◆ PROBLEM STATEMENT
Set down all of the entries below exactly, and omit the pictures.

Start of SOURCE INFORMATION

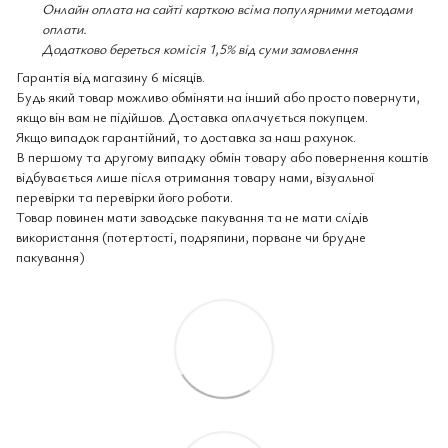
Онлайн оплата на сайті карткою всіма популярними методами
оплати.
Додатково береться комісія 1,5% від суми замовлення
Гарантія від магазину 6 місяців.
Будь який товар можливо обміняти на інший або просто повернути,
якщо він вам не підійшов. Доставка оплачується покупцем.
Якщо випадок гарантійний, то доставка за наш рахунок.
В першому та другому випадку обмін товару або повернення коштів
відбувається лише після отримання товару нами, візуальної
перевірки та перевірки його роботи.
Товар повинен мати заводське пакування та не мати слідів
використання (потертості, подряпини, порване чи брудне
пакування)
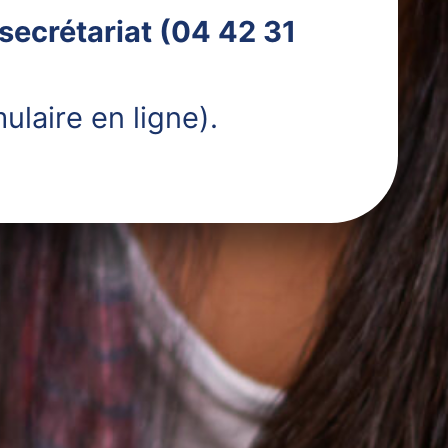
secrétariat (04 42 31
ulaire en ligne).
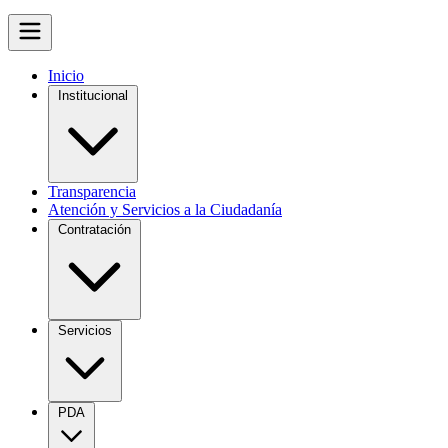
Inicio
Institucional
Transparencia
Atención y Servicios a la Ciudadanía
Contratación
Servicios
PDA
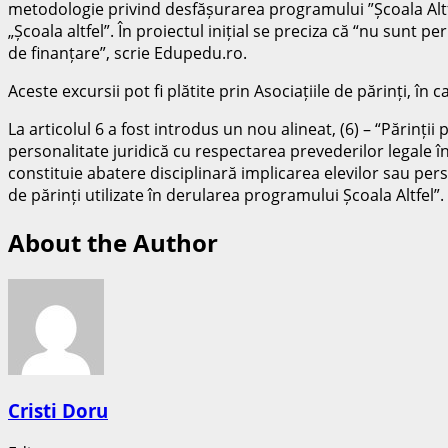
metodologie privind desfășurarea programului ”Școala Altfel”.
„Școala altfel”. În proiectul inițial se preciza că “nu sunt 
de finanțare”, scrie Edupedu.ro.
Aceste excursii pot fi plătite prin Asociațiile de părinți, în 
La articolul 6 a fost introdus un nou alineat, (6) – “Părinți
personalitate juridică cu respectarea prevederilor legale î
constituie abatere disciplinară implicarea elevilor sau per
de părinți utilizate în derularea programului Școala Altfel”.
About the Author
Cristi Doru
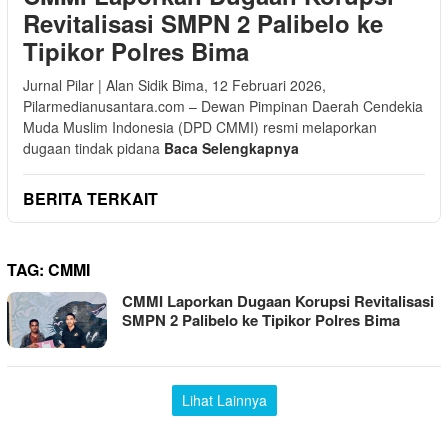
Revitalisasi SMPN 2 Palibelo ke
Tipikor Polres Bima
Jurnal Pilar | Alan Sidik Bima, 12 Februari 2026,
Pilarmedianusantara.com – Dewan Pimpinan Daerah Cendekia
Muda Muslim Indonesia (DPD CMMI) resmi melaporkan
dugaan tindak pidana
Baca Selengkapnya
BERITA TERKAIT
TAG:
CMMI
CMMI Laporkan Dugaan Korupsi Revitalisasi
SMPN 2 Palibelo ke Tipikor Polres Bima
Lihat Lainnya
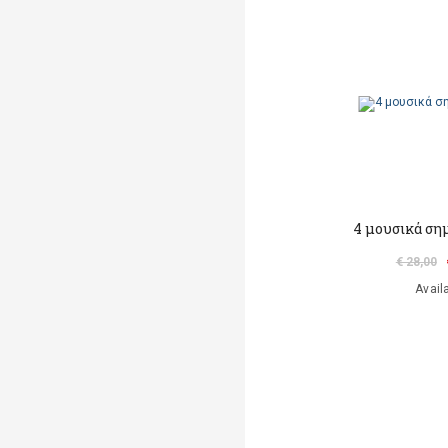
4 μουσικά ση
€ 28,00
Avail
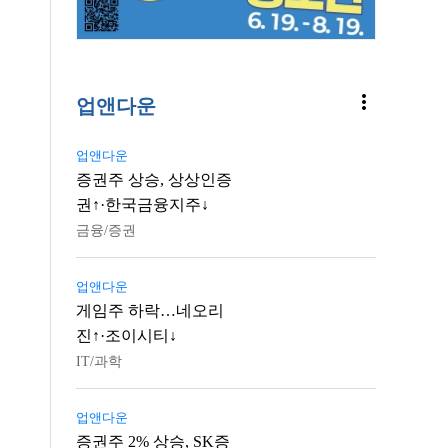
more_vert
업앤다운
업앤다운
증권주 상승, 상상인증
권↑·한국금융지주↓
금융/증권
업앤다운
게임주 하락…네오리
진↑·조이시티↓
IT/과학
업앤다운
증권주 2% 상승, SK증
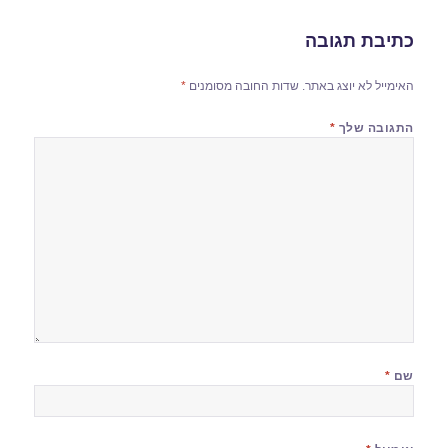
כתיבת תגובה
האימייל לא יוצג באתר.
שדות החובה מסומנים
*
התגובה שלך
*
שם
*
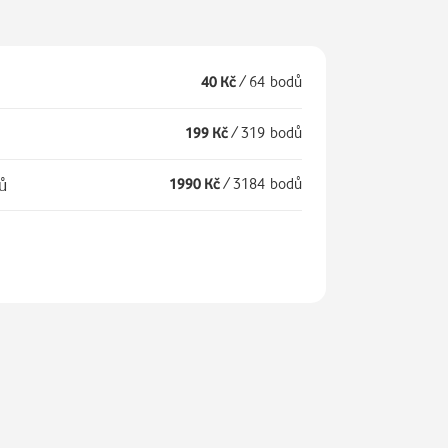
40 Kč
/
64 bodů
199 Kč
/
319 bodů
íců
1990 Kč
/
3184 bodů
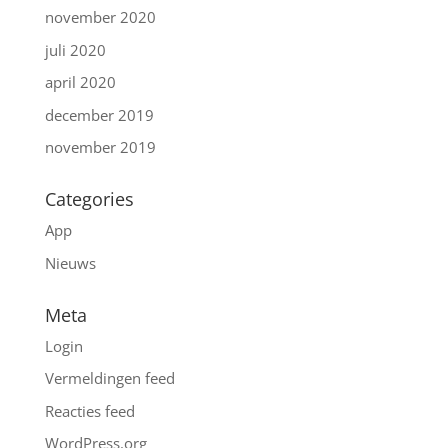
november 2020
juli 2020
april 2020
december 2019
november 2019
Categories
App
Nieuws
Meta
Login
Vermeldingen feed
Reacties feed
WordPress.org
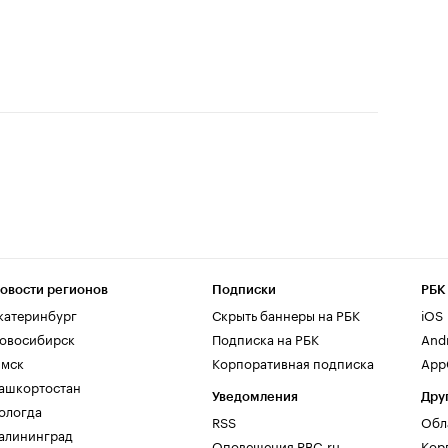
овости регионов
Подписки
РБК
катеринбург
Скрыть баннеры на РБК
iOS
овосибирск
Подписка на РБК
And
мск
Корпоративная подписка
AppG
ашкортостан
Уведомления
Дру
ологда
RSS
Обл
алининград
Оповещения RBC.ru
Кор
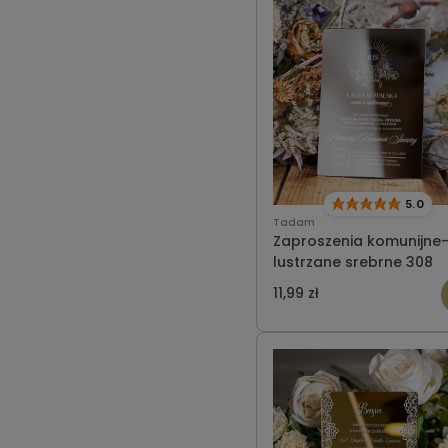
5.0
Tadam
Zaproszenia komunijne
lustrzane srebrne 308
11,99 zł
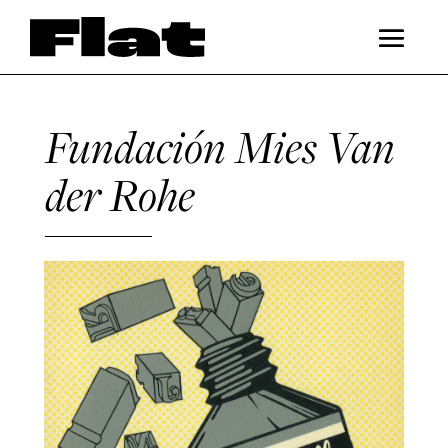
Fundación Mies Van
der Rohe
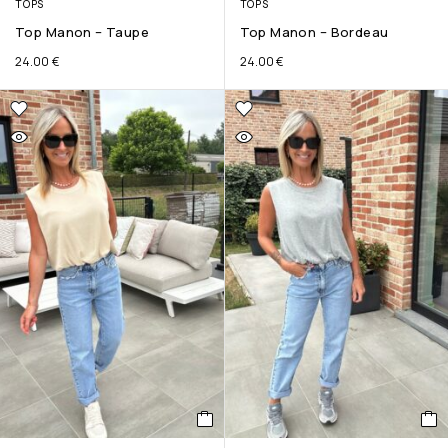
TOPS
TOPS
Top Manon – Taupe
Top Manon – Bordeau
24.00
€
24.00
€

End of SOURCE INFORMATION

◆ COMPLETED EXERCISE
Онлайн оплата на сайті карткою всіма популярними методами
оплати.
Додатково береться комісія 1,5% від суми замовлення
Гарантія від магазину 6 місяців.
Будь який товар можливо обміняти на інший або просто повернути,
якщо він вам не підійшов. Доставка оплачується покупцем.
Якщо випадок гарантійний, то доставка за наш рахунок.
В першому та другому випадку обмін товару або повернення коштів
відбувається лише після отримання товару нами, візуальної
перевірки та перевірки його роботи.
Товар повинен мати заводське пакування та не мати слідів
використання (потертості, подряпини, порване чи брудне
пакування)
secrétariat (04 42 31
ulaire en ligne).
Inicio
Institucional
Transparencia
Atención y Servicios a la Ciudadanía
Contratación
Servicios
PDA
metodologie privind desfășurarea programului ”Școala Altfel”.
„Școala altfel”. În proiectul inițial se preciza că “nu sunt 
de finanțare”, scrie Edupedu.ro.
Aceste excursii pot fi plătite prin Asociațiile de părinți, în 
La articolul 6 a fost introdus un nou alineat, (6) – “Părinți
personalitate juridică cu respectarea prevederilor legale î
constituie abatere disciplinară implicarea elevilor sau per
de părinți utilizate în derularea programului Școala Altfel”.
About the Author
Cristi Doru
Revitalisasi SMPN 2 Palibelo ke
Tipikor Polres Bima
Jurnal Pilar | Alan Sidik Bima, 12 Februari 2026,
Pilarmedianusantara.com – Dewan Pimpinan Daerah Cendekia
Muda Muslim Indonesia (DPD CMMI) resmi melaporkan
dugaan tindak pidana
Baca Selengkapnya
BERITA TERKAIT
TAG:
CMMI
CMMI Laporkan Dugaan Korupsi Revitalisasi
SMPN 2 Palibelo ke Tipikor Polres Bima
Lihat Lainnya
4 μουσικά ση
€ 28,00
Avail
more_vert
업앤다운
업앤다운
증권주 상승, 상상인증
권↑·한국금융지주↓
금융/증권
업앤다운
게임주 하락…네오리
진↑·조이시티↓
IT/과학
업앤다운
증권주 2% 상승, SK증
כתיבת תגובה
האימייל לא יוצג באתר.
שדות החובה מסומנים
*
התגובה שלך
*
שם
*
40 Kč
/
64 bodů
199 Kč
/
319 bodů
íců
1990 Kč
/
3184 bodů
november 2020
juli 2020
april 2020
december 2019
november 2019
Categories
App
Nieuws
Meta
Login
Vermeldingen feed
Reacties feed
WordPress.org
овости регионов
Подписки
РБК
катеринбург
Скрыть баннеры на РБК
iOS
овосибирск
Подписка на РБК
And
мск
Корпоративная подписка
AppG
ашкортостан
Уведомления
Дру
ологда
RSS
Обл
алининград
Оповещения RBC.ru
Кор
5.0
Tadam
Zaproszenia komunijne
lustrzane srebrne 308
11,99 zł
Fundación Mies Van
der Rohe
TOPS
TOPS
Top Manon – Taupe
Top Manon – Bordeau
24.00
€
24.00
€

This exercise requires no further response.